Mumbai, July 4:
Low-cost carrier AirAsia plans to increase its India fleet strength to 14 aircraft by October, four more than the current 10, Amar Abrol, AirAsia India CEO, said. This number will, Abrol added, rise to 20 by October 2018, allowing the airline to then begin international operations.
Aviation industry rules in India require an airline to operate a minimum of 20 aircraft on domestic routes before it can deploy any further aircraft to international operations.
Last month at the Paris Air Show, holding company AirAsia signed an agreement with aircraft manufacturer to order 14 new A320ceo aircraft, its current aircraft of choice. However, this precludes the airline from reaping the benefits under the government’s UDAN regional connectivity scheme, which is more suited to the smaller ATR aircraft.

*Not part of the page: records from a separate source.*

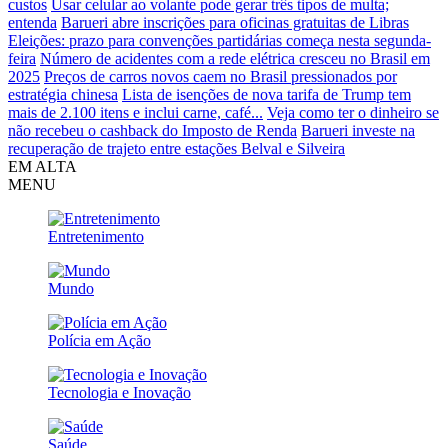
custos
Usar celular ao volante pode gerar três tipos de multa;
entenda
Barueri abre inscrições para oficinas gratuitas de Libras
Eleições: prazo para convenções partidárias começa nesta segunda-
feira
Número de acidentes com a rede elétrica cresceu no Brasil em
2025
Preços de carros novos caem no Brasil pressionados por
estratégia chinesa
Lista de isenções de nova tarifa de Trump tem
mais de 2.100 itens e inclui carne, café...
Veja como ter o dinheiro se
não recebeu o cashback do Imposto de Renda
Barueri investe na
recuperação de trajeto entre estações Belval e Silveira
EM ALTA
MENU
Entretenimento
Mundo
Polícia em Ação
Tecnologia e Inovação
Saúde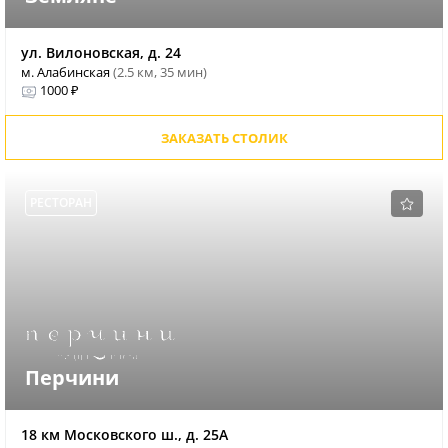
ул. Вилоновская, д. 24
м. Алабинская
(2.5 км, 35 мин)
1000 ₽
ЗАКАЗАТЬ СТОЛИК
РЕСТОРАН
Перчини
18 км Московского ш., д. 25А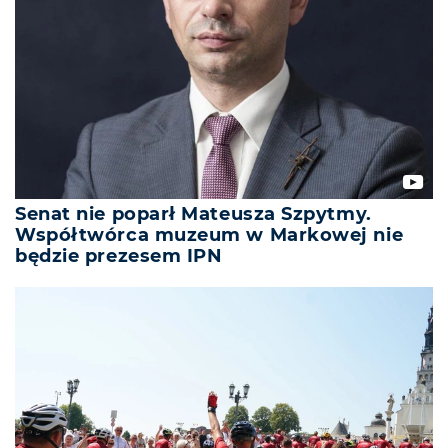
Senat nie poparł Mateusza Szpytmy.
Współtwórca muzeum w Markowej nie
będzie prezesem IPN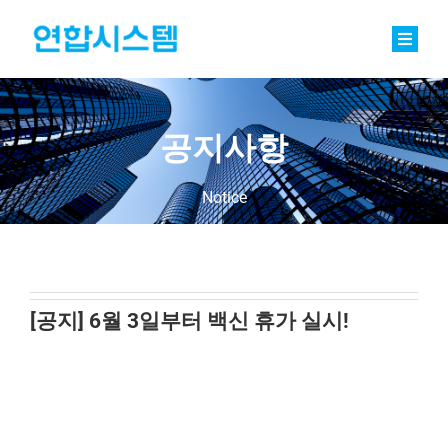
Skip
to
content
Toggle
Naviga
정밀기계부품
베어링
공지사항
바로팩토리 Basic
Notice
연합소식
채용
[공지] 6월 3일부터 백신 휴가 실시!
회사소개
문의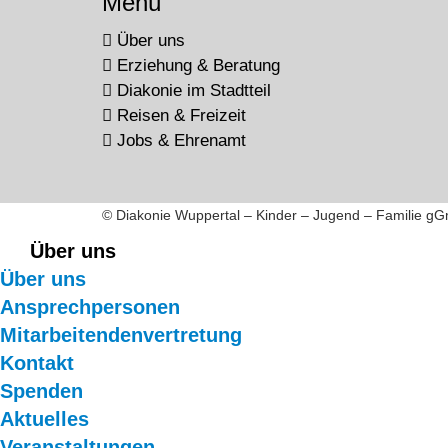
Menü
Über uns
Erziehung & Beratung
Diakonie im Stadtteil
Reisen & Freizeit
Jobs & Ehrenamt
© Diakonie Wuppertal – Kinder – Jugend – Familie g
Über uns
Über uns
Ansprechpersonen
Mitarbeitendenvertretung
Kontakt
Spenden
Aktuelles
Veranstaltungen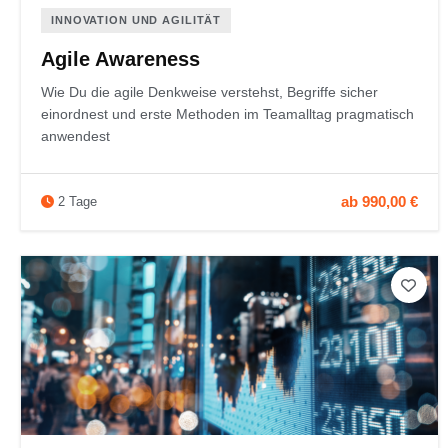
INNOVATION UND AGILITÄT
Agile Awareness
Wie Du die agile Denkweise verstehst, Begriffe sicher
einordnest und erste Methoden im Teamalltag pragmatisch
anwendest
ab 990,00 €
2 Tage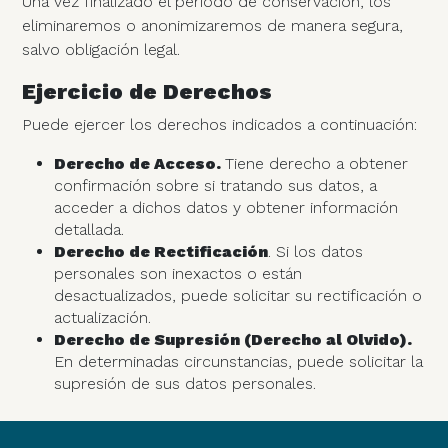
Una vez finalizado el período de conservación, los
eliminaremos o anonimizaremos de manera segura,
salvo obligación legal.
Ejercicio de Derechos
Puede ejercer los derechos indicados a continuación:
Derecho de Acceso.
Tiene derecho a obtener
confirmación sobre si tratando sus datos, a
acceder a dichos datos y obtener información
detallada.
Derecho de Rectificación
. Si los datos
personales son inexactos o están
desactualizados, puede solicitar su rectificación o
actualización.
Derecho de Supresión (Derecho al Olvido).
En determinadas circunstancias, puede solicitar la
supresión de sus datos personales.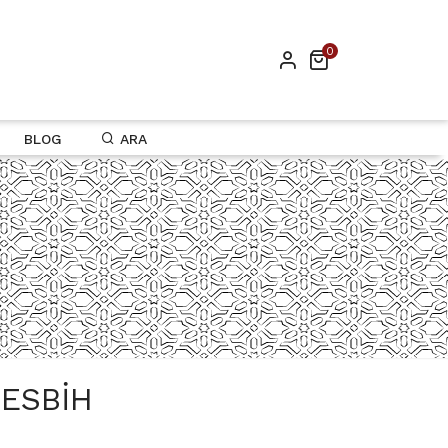
0
BLOG
ARA
ESBIH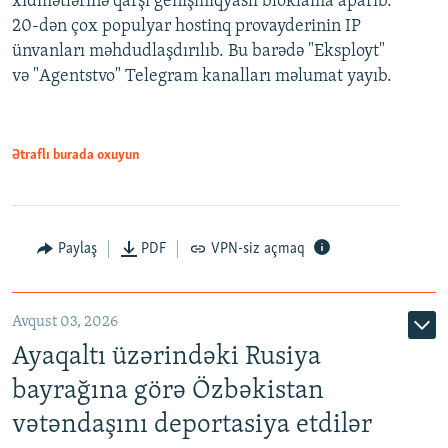
xidmətlərinə qarşı genişmiqyaslı bloklama aparıb.
20-dən çox populyar hostinq provayderinin IP
ünvanları məhdudlaşdırılıb. Bu barədə "Eksployt"
və "Agentstvo" Telegram kanalları məlumat yayıb.
Ətraflı burada oxuyun
Paylaş
PDF
VPN-siz açmaq
Avqust 03, 2026
Ayaqaltı üzərindəki Rusiya
bayrağına görə Özbəkistan
vətəndaşını deportasiya etdilər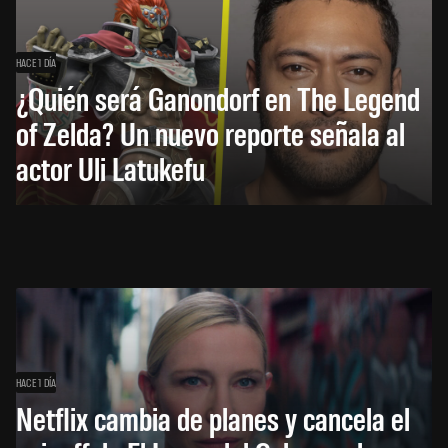
HACE 1 DÍA
¿Quién será Ganondorf en The Legend
of Zelda? Un nuevo reporte señala al
actor Uli Latukefu
HACE 1 DÍA
Netflix cambia de planes y cancela el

AirAsia India, a 49:51 joint venture with the Malaysian parent and the Tata group, reported revenue of Rs. 1,000 crore for FY17, the company said. Abrol said the airline is on track to turn profitable by December 2019. The two shareholders have invested more than $75 million in the India venture till date.

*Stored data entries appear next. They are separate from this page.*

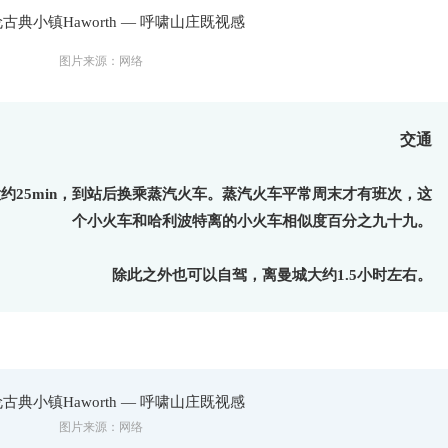
图片来源：网络
交通
ey大约25min，到站后换乘蒸汽火车。蒸汽火车平常周末才有班次，这
个小火车和哈利波特离的小火车相似度百分之九十九。
除此之外也可以自驾，离曼城大约1.5小时左右。
图片来源：网络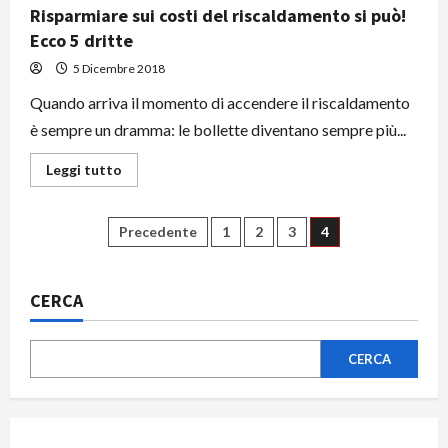
Risparmiare sui costi del riscaldamento si può!
Ecco 5 dritte
5 Dicembre 2018
Quando arriva il momento di accendere il riscaldamento
è sempre un dramma: le bollette diventano sempre più...
Leggi
Leggi tutto
di
più
su
Risparmiare
Paginazione
Precedente
1
2
3
4
sui
costi
del
degli
riscaldamento
si
CERCA
può!
articoli
Ecco
5
dritte
CERCA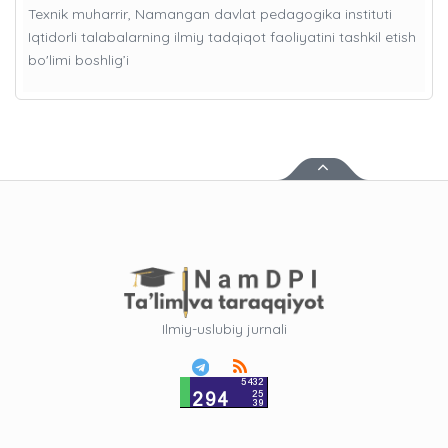
Texnik muharrir, Namangan davlat pedagogika instituti
Iqtidorli talabalarning ilmiy tadqiqot faoliyatini tashkil etish
bo'limi boshlig’i
Ilmiy-uslubiy jurnali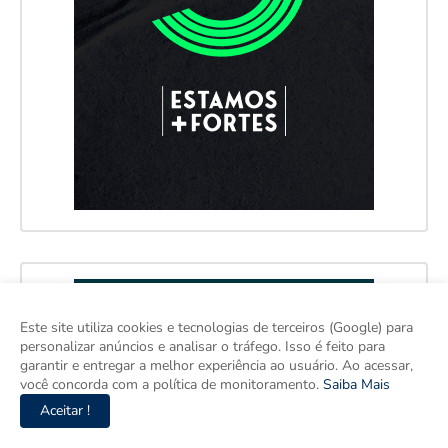
Este site utiliza cookies e tecnologias de terceiros (Google) para
personalizar anúncios e analisar o tráfego. Isso é feito para
garantir e entregar a melhor experiência ao usuário. Ao acessar,
você concorda com a política de monitoramento.
Saiba Mais
Aceitar !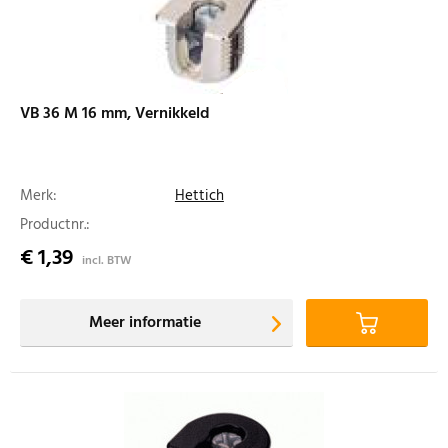
VB 36 M 16 mm, Vernikkeld
Merk:
Hettich
Productnr.:
€ 1,39
incl. BTW
Meer informatie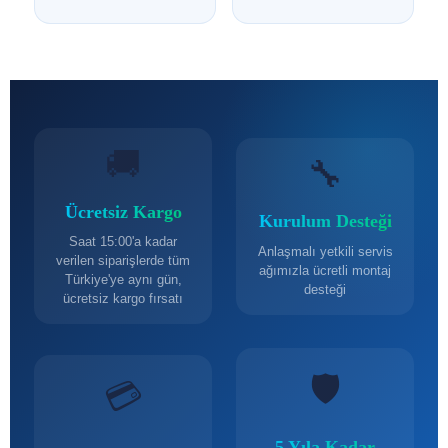
🚚
🔧
Ücretsiz Kargo
Kurulum Desteği
Saat 15:00'a kadar
Anlaşmalı yetkili servis
verilen siparişlerde tüm
ağımızla ücretli montaj
Türkiye'ye aynı gün,
desteği
ücretsiz kargo fırsatı
🛡️
💳
5 Yıla Kadar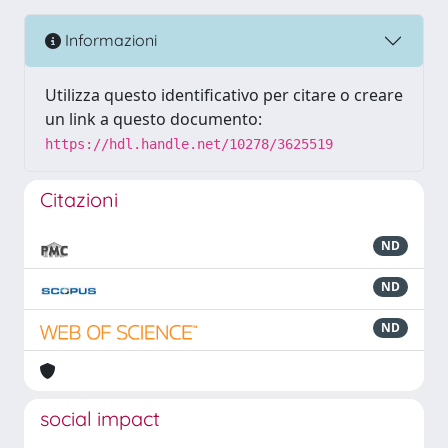
Informazioni
Utilizza questo identificativo per citare o creare
un link a questo documento:
https://hdl.handle.net/10278/3625519
Citazioni
ND
ND
ND
social impact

On Tuesday, the airline announced that it had added Bhubaneshwar to its list of destinations, raising the count to 16. it also added six new routes connecting New Delhi, Jaipur & Bagdogra to Kolkata. The airline, based in Bengaluru, also has hubs in New Delhi and Kolkata.

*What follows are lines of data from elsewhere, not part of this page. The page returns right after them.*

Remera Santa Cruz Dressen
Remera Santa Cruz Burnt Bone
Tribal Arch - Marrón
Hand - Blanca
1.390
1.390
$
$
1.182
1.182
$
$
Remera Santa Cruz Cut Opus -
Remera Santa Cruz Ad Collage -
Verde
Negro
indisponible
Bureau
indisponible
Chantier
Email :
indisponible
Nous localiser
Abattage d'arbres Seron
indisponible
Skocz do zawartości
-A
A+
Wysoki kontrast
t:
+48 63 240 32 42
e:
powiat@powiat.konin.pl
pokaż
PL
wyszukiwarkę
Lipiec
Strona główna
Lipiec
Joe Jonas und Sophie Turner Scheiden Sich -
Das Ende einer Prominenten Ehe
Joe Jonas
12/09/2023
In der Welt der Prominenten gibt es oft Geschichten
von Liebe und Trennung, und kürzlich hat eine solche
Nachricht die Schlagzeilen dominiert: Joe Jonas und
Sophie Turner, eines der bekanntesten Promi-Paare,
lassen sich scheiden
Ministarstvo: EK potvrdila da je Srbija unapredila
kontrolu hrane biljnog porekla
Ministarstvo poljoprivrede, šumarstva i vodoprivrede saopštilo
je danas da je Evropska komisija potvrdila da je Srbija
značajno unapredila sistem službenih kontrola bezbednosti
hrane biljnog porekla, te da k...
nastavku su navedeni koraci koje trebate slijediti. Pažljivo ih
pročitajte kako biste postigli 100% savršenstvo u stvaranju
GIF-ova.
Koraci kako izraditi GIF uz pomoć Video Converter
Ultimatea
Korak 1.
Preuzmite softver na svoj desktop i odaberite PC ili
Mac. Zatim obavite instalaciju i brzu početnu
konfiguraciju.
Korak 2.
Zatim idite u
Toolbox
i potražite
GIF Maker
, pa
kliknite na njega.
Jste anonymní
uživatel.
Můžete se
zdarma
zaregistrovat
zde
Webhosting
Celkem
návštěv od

“Our focus is not only on increasing routes but on increasing frequency and gaining market share in the routes we operate in,” Abrol said, explaining its modest fleet strength growth plans as opposed to market leader Indigo which is a lot more aggressive on fleet growth. “We’re currently gross profit-profitable in about 60 per cent of our 78 routes.”
Abrol also added that in the next couple of weeks, the airline will introduce its FLY-THRU programme to its operations in India. The ancillary service, available for a convenience fee, allows fliers to transfer from one (international) flight to another on the network without the hassle of going through immigration processing, or of having to collect baggage when taking 2 different flights to get to the final destination and stopping over at a transit station.
Abrol also said that the industry has made a representation to the aviation and finance ministries to reconsider rates under the new Goods and Services Tax regime on aircraft purchases by airlines. Tax credits are not available on imports and the new tax rules levy a 5 per cent customs import duty on aircraft, which raises the cost of each aircraft by roughly Rs. 8 crore for the airline.